Fentanyl ist zu einem weiteren Schlachtfeld zwischen den USA und Mexiko sowie im Inland geworden, wobei die Republikaner Fentanyl als Waffe im Krieg gegen die Grenzpolitik der Regierung Joe Bidens oder den Umgang mit der steigenden Kriminalität in den Großstädten einsetzen, wo eher die Demokraten gewählt werden.
Offiziellen Zahlen zufolge starben im Jahr 2023 in den USA 101.770 Menschen an einer Überdosis: 59,19 Prozent von ihnen durch die Einnahme von Fentanyl.
Wie die USA süchtig nach Fentanyl wurden, ist eine klassische Geschichte von Wirtschaft, Angebot und Schaffung von Nachfrage, die Mitte der 1990er-Jahre begann, als Pharmaunternehmen wie Purdue aggressiv die Regeln des medizinischen Marketings änderten, um Arztpraxen und Arzneischränke im ganzen Land mit neuartigen Pillen namens Oxycontin zu überschwemmen.
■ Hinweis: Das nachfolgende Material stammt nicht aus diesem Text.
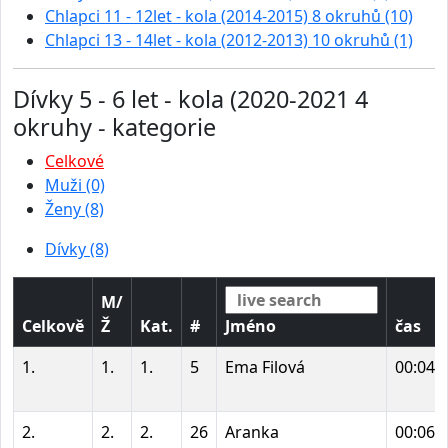
Chlapci 11 - 12let - kola (2014-2015) 8 okruhů (10)
Chlapci 13 - 14let - kola (2012-2013) 10 okruhů (1)
Dívky 5 - 6 let - kola (2020-2021 4
okruhy - kategorie
Celkové
Muži (0)
Ženy (8)
Dívky (8)
M/
Celkově
Ž
Kat.
#
Jméno
čas
1.
1.
1.
5
Ema Filová
00:04:
2.
2.
2.
26
Aranka
00:06: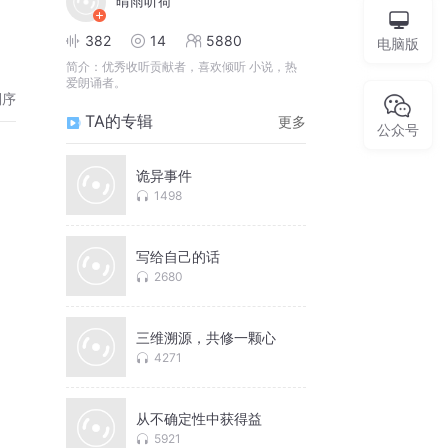
晴雨听荷
382
14
5880
电脑版
简介：
优秀收听贡献者，喜欢倾听 小说，热
爱朗诵者。
倒序
TA的专辑
更多
公众号
诡异事件
1498
写给自己的话
2680
三维溯源，共修一颗心
4271
从不确定性中获得益
5921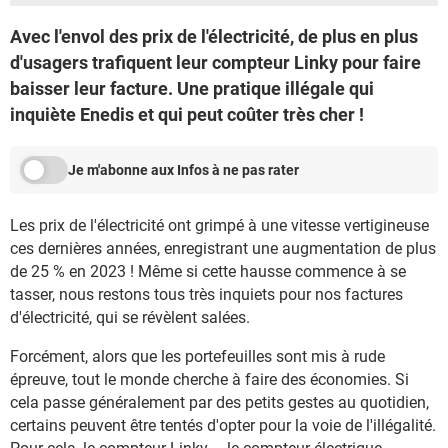
Avec l'envol des prix de l'électricité, de plus en plus
d'usagers trafiquent leur compteur Linky pour faire
baisser leur facture. Une pratique illégale qui
inquiète Enedis et qui peut coûter très cher !
Je m'abonne aux Infos à ne pas rater
Les prix de l'électricité ont grimpé à une vitesse vertigineuse
ces dernières années, enregistrant une augmentation de plus
de 25 % en 2023 ! Même si cette hausse commence à se
tasser, nous restons tous très inquiets pour nos factures
d'électricité, qui se révèlent salées.
Forcément, alors que les portefeuilles sont mis à rude
épreuve, tout le monde cherche à faire des économies. Si
cela passe généralement par des petits gestes au quotidien,
certains peuvent être tentés d'opter pour la voie de l'illégalité.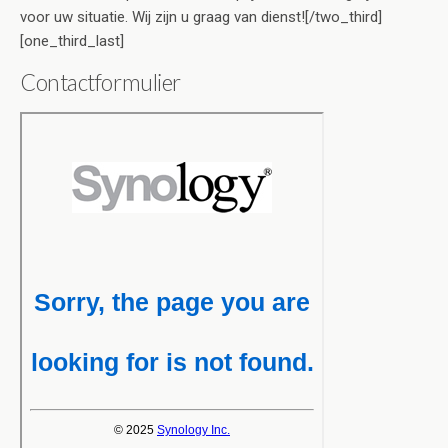
voor uw situatie. Wij zijn u graag van dienst![/two_third]
[one_third_last]
Contactformulier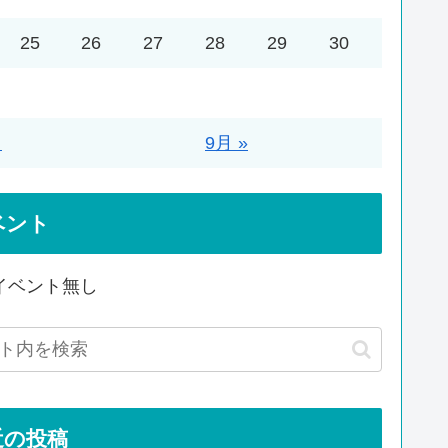
25
26
27
28
29
30
月
9月 »
ベント
イベント無し
近の投稿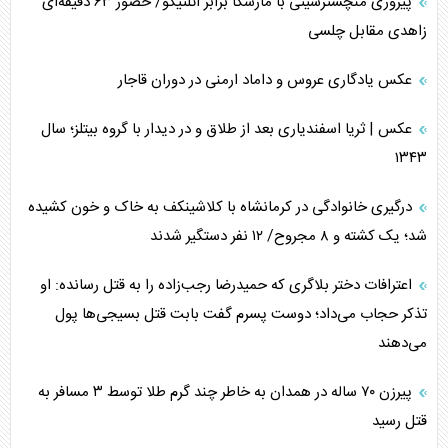
پیروزی منچسترسیتی با مارسکا برابر اتلتیکو/ حضور ۶۳ دقیقه‌ای
زاهدی مقابل چلسی
عکس یادگاری عروس و داماد ارمنی در دوران قاجار
عکس | ثریا اسفندیاری بعد از طلاق و در دیدار با گروه بیتلز؛ سال
۱۳۴۳
درگیری خانوادگی در کرمانشاه با کلاشینکف به خاک و خون کشیده
شد؛ یک کشته و ۸ مجروح/ ۱۲ نفر دستگیر شدند
اعترافات دختر بلاگری که حمیدرضا رجب‌زاده را به قتل رسانده: او
تذکر حجاب می‌داد؛ دوست پسرم گفت بابت قتل بسیجی‌ها پول
می‌دهند
پیرزن ۷۰ ساله در همدان به خاطر چند گرم طلا توسط ۳ مسافر به
قتل رسید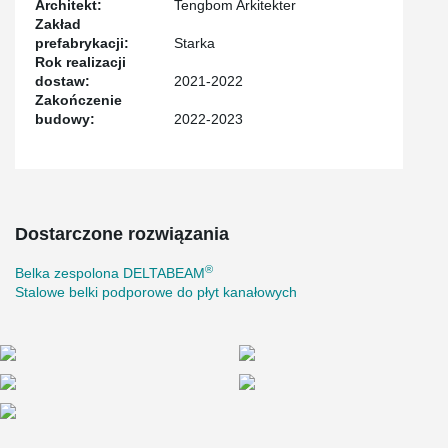
Architekt:
Tengbom Arkitekter
Zakład
prefabrykacji:
Starka
Rok realizacji
dostaw:
2021-2022
Zakończenie
budowy:
2022-2023
Dostarczone rozwiązania
®
Belka zespolona DELTABEAM
Stalowe belki podporowe do płyt kanałowych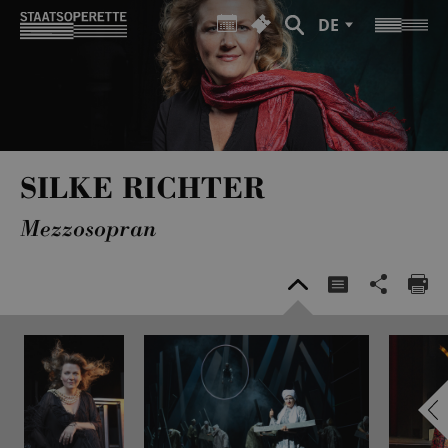
DE
SILKE RICHTER
Mezzosopran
Sie würden nicht nur den Schmerz ein für alle Mal beenden, sondern auch nicht süchtig machen, hieß es. Als dieses sensationelle Angebot auslief, ging ein Heer von Süchtigen auf der Suche nach Heroin auf die Straße, das billiger und gefährlicher ist. Die Opioid-Epidemie war bereits eine beispiellose Krise, als eine mächtige Droge auf den Markt kam, von der außerhalb eines Operationssaals kaum jemand je etwas gehört hatte: Fentanyl, das alle bisherigen Gewohnheiten hinwegfegte.
Der Vater von Fentanyl, das wirksamer und billiger als Morphium ist, ist ein belgischer Chemiker namens Paul Janssen. Seine Erfindung wurde erstmals in der Herzchirurgie eingesetzt und revolutionierte die Medizin. Im Jahr 1985 eröffnete Janssen in China das erste westliche Labor zur Herstellung von Fentanyl. Das US-Justizministerium benötigte mit der „Operation Fortune Runner” nach eigenen Angaben jahrelange Nachforschungen und umfangreiche internationale Kooperationsbemühungen, um dieses Vorhaben aufzudecken und – angeblich – zu durchkreuzen.
Wenn das stimmt, wäre dies eine der größten Verschwendungen öffentlicher Gelder durch Washington. Denn Tausende von Arbeitsstunden wären damit verbracht worden, Ressourcen aufzuspüren, die dem entsprechen, was Drogenhändler in wenigen Minuten im US-Bankensystem bewegen ‒ so ein Leitartikel in der mexikanischen Tageszeitung La Jornada.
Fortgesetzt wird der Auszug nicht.